Both DNA and proteins are unstable, and rarely survive more than hundreds of thousands of years before degrading. Polysaccharides also have low preservation potential, unless they are highly cross-linked; this interconnection is most common in structural tissues, and renders them resistant to chemical decay. Such tissues include wood (lignin), spores and pollen (sporopollenin), the cuticles of plants (cutan) and animals, the cell walls of algae (algaenan), and potentially the polysaccharide layer of some lichens. This interconnectedness makes the chemicals less prone to chemical decay, and also means they are a poorer source of energy so less likely to be digested by scavenging organisms. After being subjected to heat and pressure, these cross-linked organic molecules typically
'cook' and become kerogen or short (<17 C atoms) aliphatic/aromatic carbon molecules. Other factors affect the likelihood of preservation; for instance sclerotization renders the jaws of polychaetes more readily preserved than the chemically equivalent but non-sclerotized body cuticle.

It was thought that only tough, cuticle type soft tissue could be preserved by Burgess Shale type preservation, but an increasing number of organisms are being discovered that lack such cuticle, such as the probable chordate Pikaia and the shellless Odontogriphus.

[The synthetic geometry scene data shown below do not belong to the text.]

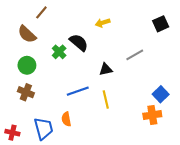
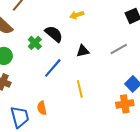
gray line: (135, 55) -> (119, 49), moved
black triangle: (106, 69) -> (83, 51), moved
blue line: (78, 91) -> (53, 68), moved, turned -30

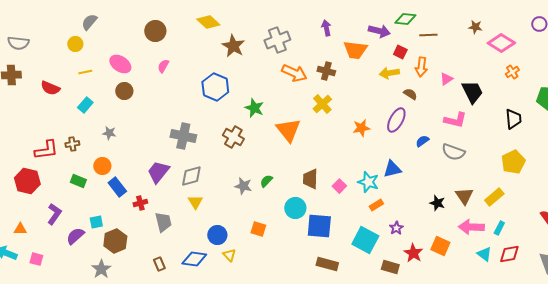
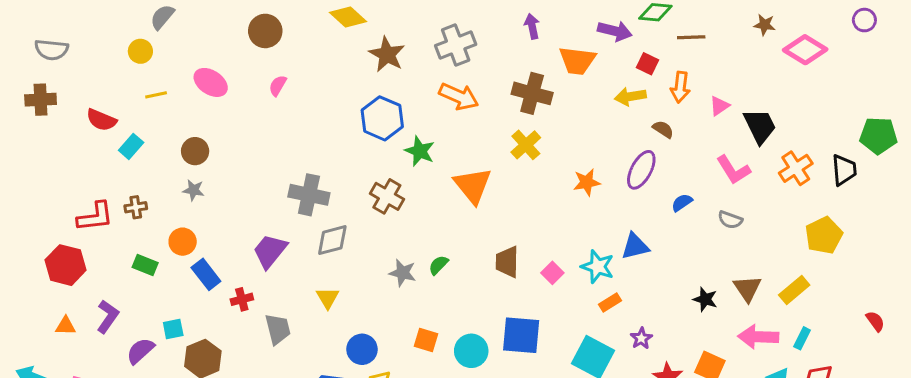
brown cross: (326, 71) -> (532, 93), size x1.4
orange cross: (512, 72) -> (796, 168), moved, size x1.5
orange arrow: (294, 73) -> (459, 97), moved
blue hexagon: (215, 87) -> (382, 118), moved
brown circle: (124, 91) -> (195, 151), moved
cyan rectangle: (85, 105) -> (131, 146), moved
black trapezoid: (513, 119) -> (844, 170), moved
pink L-shape: (455, 120) -> (733, 170), turned 45
gray semicircle: (453, 152) -> (730, 220), size x0.7
gray diamond: (191, 176) -> (332, 240), moved
cyan circle: (295, 208) -> (471, 351), moved
orange triangle: (20, 229) -> (66, 326), moved

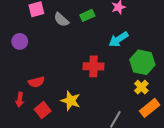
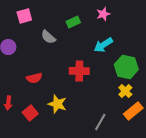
gray semicircle: (61, 20) -> (48, 37), moved
red semicircle: (36, 82) -> (34, 78), moved

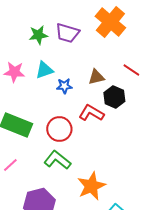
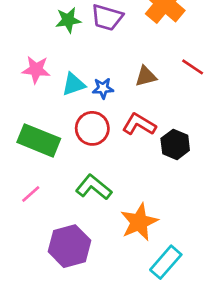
cyan triangle: (44, 70) -> (74, 84), moved
black hexagon: (114, 97) -> (175, 144), moved
red circle: (59, 129) -> (92, 128), moved

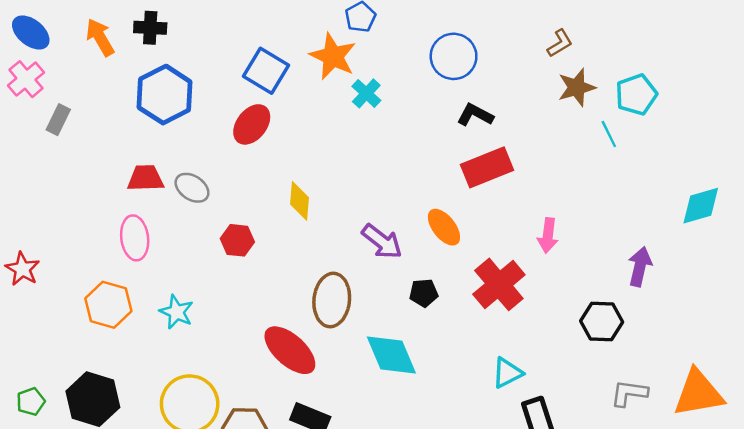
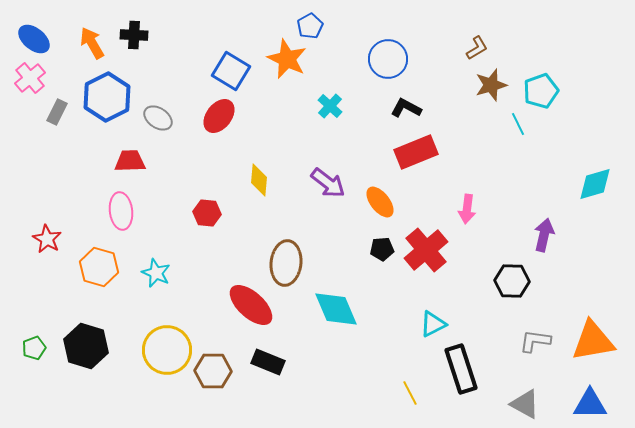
cyan cross: (366, 93) -> (330, 106), moved
blue hexagon: (165, 95) -> (107, 97), moved
gray ellipse: (192, 188) -> (158, 118), moved
purple arrow: (382, 241) -> (328, 183), moved
red star: (22, 269) -> (47, 239), moved
black pentagon: (424, 293) -> (382, 249), moved

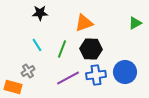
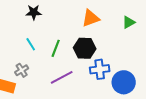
orange triangle: (84, 23) -> (91, 18), moved
blue circle: (125, 72) -> (124, 82), moved
blue cross: (96, 75) -> (100, 69), moved

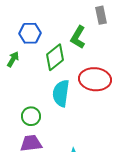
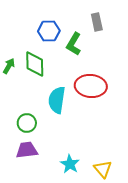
blue hexagon: (30, 33) -> (49, 31), moved
green diamond: (55, 57) -> (35, 64), moved, turned -52

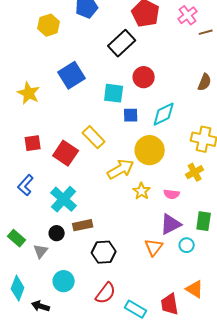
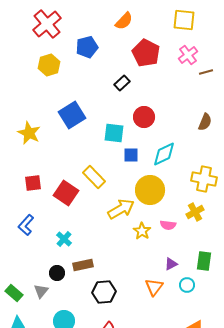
black rectangle: (122, 43) -> (122, 83), size x0.6
pink semicircle: (172, 194) -> (168, 225), moved
cyan cross: (64, 199) -> (64, 239), size x0.6
purple triangle: (171, 224) -> (171, 264), size x0.6
green rectangle: (17, 238) -> (14, 293), moved

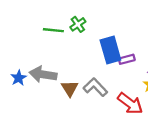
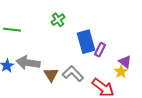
green line: (53, 30) -> (12, 30), moved
purple rectangle: (127, 59) -> (100, 50), turned -48

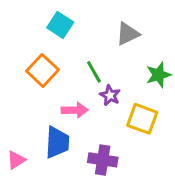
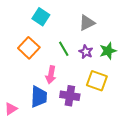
purple star: (110, 95) -> (86, 52), moved
pink arrow: (75, 110) -> (51, 75), turned 102
purple cross: (103, 160) -> (70, 96), moved

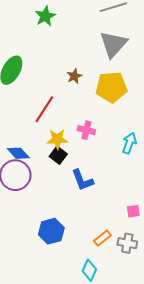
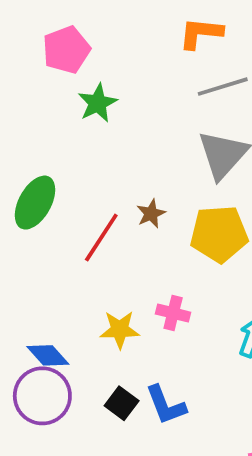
red line: (44, 109) -> (101, 238), moved
black square: (58, 155) -> (122, 403), moved

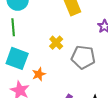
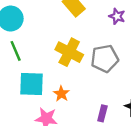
yellow cross: (56, 43) -> (69, 52), size x1.6

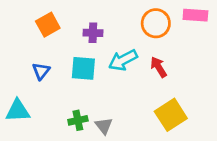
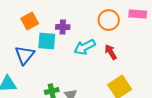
cyan square: (83, 68) -> (47, 41), moved
blue triangle: (41, 71) -> (25, 55), size x1.5

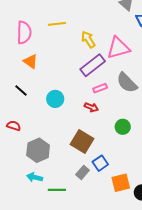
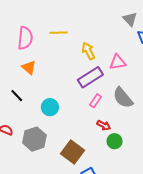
pink triangle: (118, 48) -> (118, 62), size x0.7
pink rectangle: (100, 88) -> (96, 101), turned -40
red arrow: (91, 107) -> (104, 125), moved
gray hexagon: (38, 150) -> (34, 139), moved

It is a common misconception that anaerobic conditions are necessary for the preservation of soft tissue; indeed much decay is mediated by sulfate-reducing bacteria which can only survive in anaerobic conditions. Anoxia does, however, reduce the probability that scavengers will disturb the dead organism, and the activity of other organisms is undoubtedly one of the leading causes of soft-tissue destruction.

Plant cuticle is more prone to preservation if it contains cutan, rather than cutin.

Plants and algae produce the most preservable compounds, which are listed according to their preservation potential by Tegellaar (see reference).

== Role of clay minerals ==
Clay minerals can enhance the preservation of organic matter, and different clay minerals leave distinct signatures. Organic matter accompanied by clays tends to be rich in lipids and deficient in protein and lignin; kaolinite seems to enrich organic matter with polysaccharides, whereas organic matter rich in aromatic compounds preserve in association with smectites such as montmorillonite.